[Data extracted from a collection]
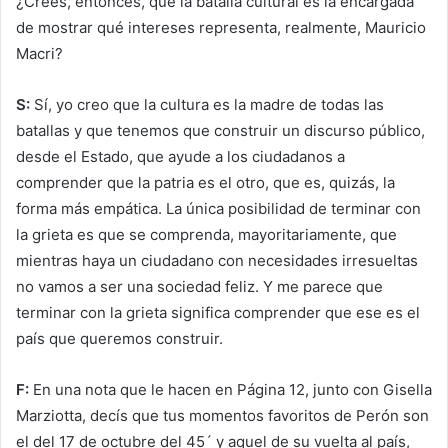
¿Creés, entonces, que la batalla cultural es la encargada
de mostrar qué intereses representa, realmente, Mauricio
Macri?
S:
Sí, yo creo que la cultura es la madre de todas las
batallas y que tenemos que construir un discurso público,
desde el Estado, que ayude a los ciudadanos a
comprender que la patria es el otro, que es, quizás, la
forma más empática. La única posibilidad de terminar con
la grieta es que se comprenda, mayoritariamente, que
mientras haya un ciudadano con necesidades irresueltas
no vamos a ser una sociedad feliz. Y me parece que
terminar con la grieta significa comprender que ese es el
país que queremos construir.
F:
En una nota que le hacen en Página 12, junto con Gisella
Marziotta, decís que tus momentos favoritos de Perón son
el del 17 de octubre del 45´ y aquel de su vuelta al país,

-- Exercise --
Among the records, how many lines include the string "terminar"? State the number and add nothing.

-- Result of the exercise --
2